PP: Balsamic Roasted Artichokes
Chef: Andrea Seppinni
Servings: 8
Prep Time: 15 minutes
Cook Time: 40 minutes
Total Time: 55 minutes
Ingredients
For the Artichokes
- 1/2 lemon, cut into wedges
- 2 fresh large artichokes or 4 small/baby artichokes
For the Marinade
- 1/2 c Easy Homemade Vegetable Stock or low-sodium prepared vegetable stock, plus a few tablespoons more to mix with the cornstarch or arrowroot
- 1 T organic cornstarch or arrowroot
- 1/4 c good quality balsamic vinegar
- 1 t diced unsulfured sun-dried tomatoes
- 1/4 t minced fresh thyme
- 1/2 t minced fresh oregano
- High-heat tolerant oil for the grill (sunflower or grapeseed) just to VERY LIGHTLY oil it and wipe excess off w/ paper towel
Directions
For the artichokes
- Fill a stock pot approximately 1/3 full of water with a steamer basket over the water. Cover with a lid and bring to a simmer.

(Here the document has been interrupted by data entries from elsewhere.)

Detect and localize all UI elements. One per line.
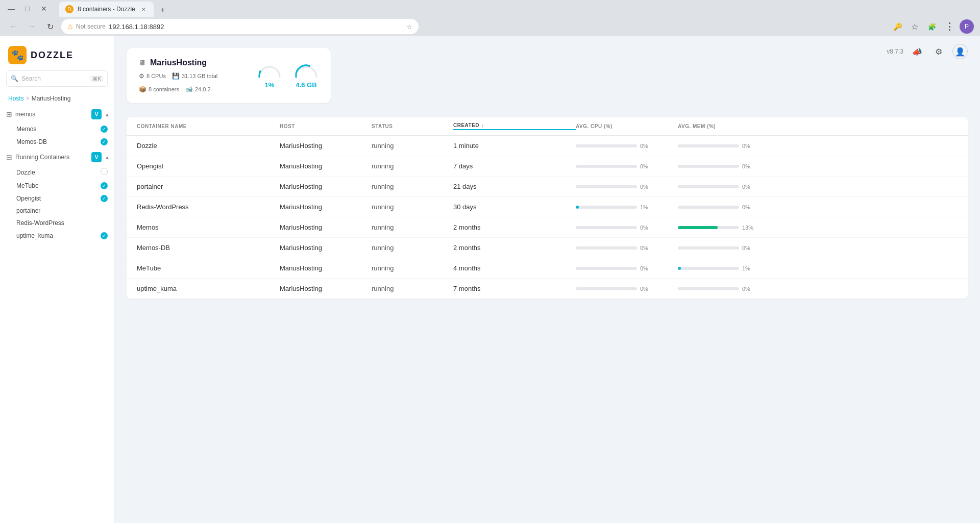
cpu-progress-bar bbox=[576, 185, 637, 188]
logo-text: DOZZLE bbox=[31, 50, 74, 61]
memory-icon: 💾 bbox=[172, 72, 180, 80]
stack-icon: ⊞ bbox=[6, 110, 12, 118]
forward-button[interactable]: → bbox=[24, 19, 39, 34]
td-host: MariusHosting bbox=[280, 285, 372, 292]
browser-window-controls: — □ ✕ bbox=[4, 2, 51, 16]
td-status: running bbox=[372, 183, 453, 190]
td-name: Memos bbox=[137, 223, 280, 231]
address-text: 192.168.1.18:8892 bbox=[109, 23, 403, 31]
server-icon: 🖥 bbox=[139, 59, 146, 67]
table-row[interactable]: Dozzle MariusHosting running 1 minute 0%… bbox=[127, 136, 968, 156]
new-tab-button[interactable]: + bbox=[156, 3, 170, 17]
active-tab[interactable]: D 8 containers - Dozzle ✕ bbox=[59, 2, 154, 17]
user-profile-button[interactable]: 👤 bbox=[952, 44, 968, 59]
cpu-pct-label: 0% bbox=[640, 286, 652, 292]
host-containers: 📦 8 containers bbox=[139, 86, 179, 93]
sidebar-item-metube[interactable]: MeTube ✓ bbox=[0, 179, 114, 192]
td-cpu: 0% bbox=[576, 245, 678, 251]
mem-progress-bar bbox=[678, 267, 739, 270]
browser-toolbar-right: 🔑 ☆ 🧩 ⋮ P bbox=[890, 19, 974, 34]
cpu-pct-label: 0% bbox=[640, 245, 652, 251]
sidebar-item-redis-wordpress[interactable]: Redis-WordPress bbox=[0, 217, 114, 229]
mem-pct-label: 0% bbox=[742, 204, 754, 210]
check-icon-metube: ✓ bbox=[101, 182, 108, 189]
breadcrumb-hosts[interactable]: Hosts bbox=[8, 95, 24, 102]
sidebar-item-dozzle[interactable]: Dozzle bbox=[0, 165, 114, 179]
td-status: running bbox=[372, 142, 453, 150]
sidebar-logo: 🐾 DOZZLE bbox=[0, 36, 114, 70]
sidebar-item-memos[interactable]: Memos ✓ bbox=[0, 122, 114, 135]
svg-point-1 bbox=[308, 65, 310, 67]
cpu-gauge-value: 1% bbox=[265, 81, 275, 89]
star-icon[interactable]: ☆ bbox=[406, 23, 412, 31]
notifications-button[interactable]: 📣 bbox=[910, 44, 925, 59]
sidebar-item-portainer[interactable]: portainer bbox=[0, 205, 114, 217]
td-host: MariusHosting bbox=[280, 183, 372, 190]
settings-button[interactable]: ⚙ bbox=[931, 44, 946, 59]
host-meta: ⚙ 8 CPUs 💾 31.13 GB total 📦 8 containers… bbox=[139, 72, 241, 93]
chevron-up-icon: ▲ bbox=[105, 112, 110, 117]
item-label-metube: MeTube bbox=[16, 182, 39, 189]
refresh-button[interactable]: ↻ bbox=[43, 19, 57, 34]
section-label-memos: memos bbox=[15, 111, 88, 118]
table-row[interactable]: MeTube MariusHosting running 4 months 0%… bbox=[127, 258, 968, 279]
cpu-progress-bar bbox=[576, 206, 637, 209]
minimize-button[interactable]: — bbox=[4, 2, 18, 16]
address-bar-row: ← → ↻ ⚠ Not secure 192.168.1.18:8892 ☆ 🔑… bbox=[0, 17, 980, 36]
table-row[interactable]: uptime_kuma MariusHosting running 7 mont… bbox=[127, 279, 968, 298]
main-content: v8.7.3 📣 ⚙ 👤 🖥 MariusHosting ⚙ 8 CPUs 💾 bbox=[114, 36, 980, 523]
cpu-progress-bar bbox=[576, 165, 637, 168]
td-cpu: 0% bbox=[576, 265, 678, 271]
search-shortcut: ⌘K bbox=[90, 76, 103, 82]
table-row[interactable]: portainer MariusHosting running 21 days … bbox=[127, 177, 968, 197]
app-container: 🐾 DOZZLE 🔍 Search ⌘K Hosts > MariusHosti… bbox=[0, 36, 980, 523]
address-field[interactable]: ⚠ Not secure 192.168.1.18:8892 ☆ bbox=[61, 19, 419, 34]
th-container-name: CONTAINER NAME bbox=[137, 122, 280, 130]
containers-icon: ⊟ bbox=[6, 153, 12, 161]
table-row[interactable]: Redis-WordPress MariusHosting running 30… bbox=[127, 197, 968, 217]
sidebar-section-running: ⊟ Running Containers V ▲ Dozzle MeTube ✓… bbox=[0, 149, 114, 242]
cpu-gauge-svg bbox=[257, 63, 282, 79]
key-icon[interactable]: 🔑 bbox=[890, 19, 904, 34]
mem-progress-bar bbox=[678, 165, 739, 168]
memory-total: 31.13 GB total bbox=[182, 73, 217, 79]
menu-icon[interactable]: ⋮ bbox=[942, 19, 957, 34]
sidebar-item-memosdb[interactable]: Memos-DB ✓ bbox=[0, 135, 114, 148]
sidebar-item-opengist[interactable]: Opengist ✓ bbox=[0, 192, 114, 205]
svg-point-0 bbox=[259, 70, 261, 72]
status-memos: ✓ bbox=[101, 125, 108, 133]
td-cpu: 0% bbox=[576, 286, 678, 292]
table-row[interactable]: Opengist MariusHosting running 7 days 0%… bbox=[127, 156, 968, 177]
section-header-running[interactable]: ⊟ Running Containers V ▲ bbox=[0, 149, 114, 165]
version-label: v8.7.3 bbox=[887, 48, 903, 55]
check-icon-memos: ✓ bbox=[101, 126, 108, 133]
section-header-memos[interactable]: ⊞ memos V ▲ bbox=[0, 106, 114, 122]
sidebar-search[interactable]: 🔍 Search ⌘K bbox=[6, 70, 108, 87]
status-dozzle bbox=[101, 168, 108, 177]
table-row[interactable]: Memos MariusHosting running 2 months 0% … bbox=[127, 217, 968, 238]
table-row[interactable]: Memos-DB MariusHosting running 2 months … bbox=[127, 238, 968, 258]
maximize-button[interactable]: □ bbox=[20, 2, 35, 16]
td-created: 21 days bbox=[453, 183, 576, 190]
section-badge-memos: V bbox=[91, 109, 102, 119]
section-label-running: Running Containers bbox=[15, 154, 88, 161]
sidebar-item-uptime-kuma[interactable]: uptime_kuma ✓ bbox=[0, 229, 114, 242]
td-cpu: 1% bbox=[576, 204, 678, 210]
profile-avatar[interactable]: P bbox=[960, 19, 974, 34]
mem-progress-bar bbox=[678, 226, 739, 229]
mem-progress-bar bbox=[678, 287, 739, 290]
extensions-icon[interactable]: 🧩 bbox=[925, 19, 939, 34]
th-created[interactable]: CREATED ↓ bbox=[453, 122, 576, 130]
close-button[interactable]: ✕ bbox=[37, 2, 51, 16]
td-status: running bbox=[372, 264, 453, 272]
item-label-portainer: portainer bbox=[16, 207, 40, 214]
bookmark-star-icon[interactable]: ☆ bbox=[908, 19, 922, 34]
tab-close-button[interactable]: ✕ bbox=[139, 5, 148, 13]
td-name: Opengist bbox=[137, 162, 280, 170]
mem-gauge-svg bbox=[294, 63, 318, 79]
cpu-gauge: 1% bbox=[257, 63, 282, 89]
td-name: uptime_kuma bbox=[137, 285, 280, 292]
section-badge-running: V bbox=[91, 152, 102, 162]
cpu-progress-bar bbox=[576, 246, 637, 250]
back-button[interactable]: ← bbox=[6, 19, 20, 34]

- Peel the outer layer of the artichoke stems away with a paring knife or vegetable peeler if the stems are intact; on large artichokes, trim about 1/2-inch off the top of each one.
- Cut each artichoke into quarters if using large artichokes or in half if using small ones, and immediately squirt lemon juice over cut edges.
- Place the prepared artichokes in a single layer in the steamer basket (if not possible to place in a single layer, rotate the artichokes with tongs in the steamer basket half way through steaming), and cover with the lid.
- Steam for 15-25 minutes, depending on the size of the artichokes.
- In the meantime, make the balsamic marinade.
For the Marinade
- Bring the vegetable stock to a simmer in a small sauce pan; whisk the cornstarch/arrowroot with a few tablespoons of extra vegetable broth, and then whisk the mixture into the simmering broth until smooth.
- Cook the broth-cornstarch/arrowroot mixture until it begins to thicken and becomes clear. This will happen quickly. Once the mixture is thick enough to coat the back of a spoon, remove from heat and whisk in the balsamic vinegar, herbs, sun dried tomatoes and pepper.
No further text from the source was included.